• **WHAT YOU NEED TO DO**: Set down each entry exactly as it stands, without altering a single character.

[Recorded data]
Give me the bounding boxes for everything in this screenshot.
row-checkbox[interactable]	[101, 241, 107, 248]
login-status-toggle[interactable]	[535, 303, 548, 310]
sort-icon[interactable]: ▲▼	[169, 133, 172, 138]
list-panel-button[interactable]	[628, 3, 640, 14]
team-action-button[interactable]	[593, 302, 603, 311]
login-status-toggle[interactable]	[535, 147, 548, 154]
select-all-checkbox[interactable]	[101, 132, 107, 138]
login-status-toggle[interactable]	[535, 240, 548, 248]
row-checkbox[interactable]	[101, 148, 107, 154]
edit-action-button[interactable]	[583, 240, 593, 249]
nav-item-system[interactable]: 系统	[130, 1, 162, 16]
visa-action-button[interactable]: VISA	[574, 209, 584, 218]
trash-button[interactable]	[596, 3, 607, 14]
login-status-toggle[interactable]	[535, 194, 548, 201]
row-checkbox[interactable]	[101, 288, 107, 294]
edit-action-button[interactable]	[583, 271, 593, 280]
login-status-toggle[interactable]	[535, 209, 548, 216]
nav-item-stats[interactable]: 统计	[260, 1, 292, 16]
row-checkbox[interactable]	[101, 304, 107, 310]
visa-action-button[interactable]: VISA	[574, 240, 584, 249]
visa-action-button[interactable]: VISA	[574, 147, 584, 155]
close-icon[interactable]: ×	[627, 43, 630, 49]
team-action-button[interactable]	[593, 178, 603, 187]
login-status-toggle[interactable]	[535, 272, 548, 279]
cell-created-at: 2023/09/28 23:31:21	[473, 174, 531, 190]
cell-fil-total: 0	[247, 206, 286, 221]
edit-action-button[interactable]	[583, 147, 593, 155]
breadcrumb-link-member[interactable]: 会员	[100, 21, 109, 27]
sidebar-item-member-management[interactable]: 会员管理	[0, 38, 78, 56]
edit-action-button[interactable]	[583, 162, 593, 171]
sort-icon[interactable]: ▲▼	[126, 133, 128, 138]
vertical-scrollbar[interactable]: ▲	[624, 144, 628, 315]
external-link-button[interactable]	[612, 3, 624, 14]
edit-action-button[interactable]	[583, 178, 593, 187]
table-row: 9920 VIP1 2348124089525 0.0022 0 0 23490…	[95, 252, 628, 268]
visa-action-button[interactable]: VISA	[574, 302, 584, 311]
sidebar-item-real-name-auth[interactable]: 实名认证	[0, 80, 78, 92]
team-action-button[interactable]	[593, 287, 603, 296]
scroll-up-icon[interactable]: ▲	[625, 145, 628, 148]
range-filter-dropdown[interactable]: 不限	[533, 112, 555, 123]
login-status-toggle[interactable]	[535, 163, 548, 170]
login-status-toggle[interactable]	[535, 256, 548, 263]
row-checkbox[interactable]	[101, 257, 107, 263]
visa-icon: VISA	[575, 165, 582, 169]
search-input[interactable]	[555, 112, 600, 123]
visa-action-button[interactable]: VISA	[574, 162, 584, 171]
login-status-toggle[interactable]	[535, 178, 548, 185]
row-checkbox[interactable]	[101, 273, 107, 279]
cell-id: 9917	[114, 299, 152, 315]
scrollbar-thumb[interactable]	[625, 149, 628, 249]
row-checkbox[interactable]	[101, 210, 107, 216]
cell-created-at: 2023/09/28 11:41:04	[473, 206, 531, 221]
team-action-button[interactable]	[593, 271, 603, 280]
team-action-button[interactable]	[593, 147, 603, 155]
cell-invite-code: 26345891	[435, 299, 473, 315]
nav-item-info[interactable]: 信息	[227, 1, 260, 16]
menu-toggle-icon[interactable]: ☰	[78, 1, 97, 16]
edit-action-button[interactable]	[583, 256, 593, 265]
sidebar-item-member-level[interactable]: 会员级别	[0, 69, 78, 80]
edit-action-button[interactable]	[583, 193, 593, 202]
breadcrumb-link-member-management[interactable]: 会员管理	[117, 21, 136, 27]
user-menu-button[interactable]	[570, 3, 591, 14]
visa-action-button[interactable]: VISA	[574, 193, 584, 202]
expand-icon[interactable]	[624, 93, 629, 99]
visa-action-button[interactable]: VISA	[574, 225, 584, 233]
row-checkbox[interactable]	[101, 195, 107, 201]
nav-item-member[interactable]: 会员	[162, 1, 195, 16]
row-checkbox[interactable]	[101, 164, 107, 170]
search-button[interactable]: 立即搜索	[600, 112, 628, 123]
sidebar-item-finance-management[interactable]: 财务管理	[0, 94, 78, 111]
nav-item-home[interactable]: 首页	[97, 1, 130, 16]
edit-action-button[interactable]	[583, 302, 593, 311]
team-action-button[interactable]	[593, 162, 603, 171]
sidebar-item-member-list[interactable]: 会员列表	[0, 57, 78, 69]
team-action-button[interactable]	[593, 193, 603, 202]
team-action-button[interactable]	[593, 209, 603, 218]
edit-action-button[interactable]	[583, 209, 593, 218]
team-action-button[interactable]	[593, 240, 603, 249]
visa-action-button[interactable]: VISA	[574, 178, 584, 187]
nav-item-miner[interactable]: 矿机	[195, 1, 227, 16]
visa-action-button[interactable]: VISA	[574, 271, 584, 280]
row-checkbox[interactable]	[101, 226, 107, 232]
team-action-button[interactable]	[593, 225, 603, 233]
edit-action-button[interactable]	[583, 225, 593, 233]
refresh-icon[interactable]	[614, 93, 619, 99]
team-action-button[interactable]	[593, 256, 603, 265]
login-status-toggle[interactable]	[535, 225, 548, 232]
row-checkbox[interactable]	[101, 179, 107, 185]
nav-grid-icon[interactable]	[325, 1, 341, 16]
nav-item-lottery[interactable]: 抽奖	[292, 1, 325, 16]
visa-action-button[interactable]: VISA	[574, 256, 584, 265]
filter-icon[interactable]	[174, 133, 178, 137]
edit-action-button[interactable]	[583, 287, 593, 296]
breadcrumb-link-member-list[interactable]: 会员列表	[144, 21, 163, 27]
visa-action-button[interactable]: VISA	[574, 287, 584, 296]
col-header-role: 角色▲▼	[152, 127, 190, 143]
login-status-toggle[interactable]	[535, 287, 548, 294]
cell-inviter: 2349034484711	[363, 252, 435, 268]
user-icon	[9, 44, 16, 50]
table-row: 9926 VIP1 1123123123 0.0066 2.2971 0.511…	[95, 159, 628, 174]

• **FINAL ANSWER**:
Give me the bounding boxes for everything in this screenshot.
row-checkbox[interactable]	[101, 241, 107, 248]
login-status-toggle[interactable]	[535, 303, 548, 310]
sort-icon[interactable]: ▲▼	[169, 133, 172, 138]
list-panel-button[interactable]	[628, 3, 640, 14]
team-action-button[interactable]	[593, 302, 603, 311]
login-status-toggle[interactable]	[535, 147, 548, 154]
select-all-checkbox[interactable]	[101, 132, 107, 138]
login-status-toggle[interactable]	[535, 240, 548, 248]
row-checkbox[interactable]	[101, 148, 107, 154]
edit-action-button[interactable]	[583, 240, 593, 249]
nav-item-system[interactable]: 系统	[130, 1, 162, 16]
visa-action-button[interactable]: VISA	[574, 209, 584, 218]
trash-button[interactable]	[596, 3, 607, 14]
login-status-toggle[interactable]	[535, 194, 548, 201]
row-checkbox[interactable]	[101, 288, 107, 294]
edit-action-button[interactable]	[583, 271, 593, 280]
login-status-toggle[interactable]	[535, 209, 548, 216]
nav-item-stats[interactable]: 统计	[260, 1, 292, 16]
row-checkbox[interactable]	[101, 304, 107, 310]
visa-action-button[interactable]: VISA	[574, 240, 584, 249]
visa-action-button[interactable]: VISA	[574, 147, 584, 155]
close-icon[interactable]: ×	[627, 43, 630, 49]
team-action-button[interactable]	[593, 178, 603, 187]
login-status-toggle[interactable]	[535, 272, 548, 279]
cell-created-at: 2023/09/28 23:31:21	[473, 174, 531, 190]
cell-fil-total: 0	[247, 206, 286, 221]
edit-action-button[interactable]	[583, 147, 593, 155]
breadcrumb-link-member[interactable]: 会员	[100, 21, 109, 27]
sidebar-item-member-management[interactable]: 会员管理	[0, 38, 78, 56]
edit-action-button[interactable]	[583, 162, 593, 171]
sort-icon[interactable]: ▲▼	[126, 133, 128, 138]
vertical-scrollbar[interactable]: ▲	[624, 144, 628, 315]
external-link-button[interactable]	[612, 3, 624, 14]
edit-action-button[interactable]	[583, 178, 593, 187]
table-row: 9920 VIP1 2348124089525 0.0022 0 0 23490…	[95, 252, 628, 268]
visa-action-button[interactable]: VISA	[574, 302, 584, 311]
sidebar-item-real-name-auth[interactable]: 实名认证	[0, 80, 78, 92]
team-action-button[interactable]	[593, 287, 603, 296]
scroll-up-icon[interactable]: ▲	[625, 145, 628, 148]
range-filter-dropdown[interactable]: 不限	[533, 112, 555, 123]
login-status-toggle[interactable]	[535, 163, 548, 170]
login-status-toggle[interactable]	[535, 256, 548, 263]
row-checkbox[interactable]	[101, 257, 107, 263]
visa-icon: VISA	[575, 165, 582, 169]
search-input[interactable]	[555, 112, 600, 123]
visa-action-button[interactable]: VISA	[574, 162, 584, 171]
login-status-toggle[interactable]	[535, 178, 548, 185]
row-checkbox[interactable]	[101, 273, 107, 279]
cell-id: 9917	[114, 299, 152, 315]
scrollbar-thumb[interactable]	[625, 149, 628, 249]
row-checkbox[interactable]	[101, 210, 107, 216]
cell-created-at: 2023/09/28 11:41:04	[473, 206, 531, 221]
team-action-button[interactable]	[593, 271, 603, 280]
team-action-button[interactable]	[593, 147, 603, 155]
cell-invite-code: 26345891	[435, 299, 473, 315]
nav-item-info[interactable]: 信息	[227, 1, 260, 16]
menu-toggle-icon[interactable]: ☰	[78, 1, 97, 16]
edit-action-button[interactable]	[583, 256, 593, 265]
sidebar-item-member-level[interactable]: 会员级别	[0, 69, 78, 80]
edit-action-button[interactable]	[583, 193, 593, 202]
breadcrumb-link-member-management[interactable]: 会员管理	[117, 21, 136, 27]
user-menu-button[interactable]	[570, 3, 591, 14]
visa-action-button[interactable]: VISA	[574, 193, 584, 202]
expand-icon[interactable]	[624, 93, 629, 99]
visa-action-button[interactable]: VISA	[574, 225, 584, 233]
row-checkbox[interactable]	[101, 195, 107, 201]
nav-item-member[interactable]: 会员	[162, 1, 195, 16]
row-checkbox[interactable]	[101, 164, 107, 170]
search-button[interactable]: 立即搜索	[600, 112, 628, 123]
sidebar-item-finance-management[interactable]: 财务管理	[0, 94, 78, 111]
nav-item-home[interactable]: 首页	[97, 1, 130, 16]
edit-action-button[interactable]	[583, 302, 593, 311]
team-action-button[interactable]	[593, 162, 603, 171]
sidebar-item-member-list[interactable]: 会员列表	[0, 57, 78, 69]
team-action-button[interactable]	[593, 193, 603, 202]
team-action-button[interactable]	[593, 209, 603, 218]
edit-action-button[interactable]	[583, 209, 593, 218]
team-action-button[interactable]	[593, 240, 603, 249]
visa-action-button[interactable]: VISA	[574, 178, 584, 187]
nav-item-miner[interactable]: 矿机	[195, 1, 227, 16]
visa-action-button[interactable]: VISA	[574, 271, 584, 280]
row-checkbox[interactable]	[101, 226, 107, 232]
team-action-button[interactable]	[593, 225, 603, 233]
edit-action-button[interactable]	[583, 225, 593, 233]
refresh-icon[interactable]	[614, 93, 619, 99]
team-action-button[interactable]	[593, 256, 603, 265]
login-status-toggle[interactable]	[535, 225, 548, 232]
row-checkbox[interactable]	[101, 179, 107, 185]
nav-grid-icon[interactable]	[325, 1, 341, 16]
nav-item-lottery[interactable]: 抽奖	[292, 1, 325, 16]
visa-action-button[interactable]: VISA	[574, 256, 584, 265]
filter-icon[interactable]	[174, 133, 178, 137]
edit-action-button[interactable]	[583, 287, 593, 296]
breadcrumb-link-member-list[interactable]: 会员列表	[144, 21, 163, 27]
visa-action-button[interactable]: VISA	[574, 287, 584, 296]
col-header-role: 角色▲▼	[152, 127, 190, 143]
login-status-toggle[interactable]	[535, 287, 548, 294]
cell-inviter: 2349034484711	[363, 252, 435, 268]
user-icon	[9, 44, 16, 50]
table-row: 9926 VIP1 1123123123 0.0066 2.2971 0.511…	[95, 159, 628, 174]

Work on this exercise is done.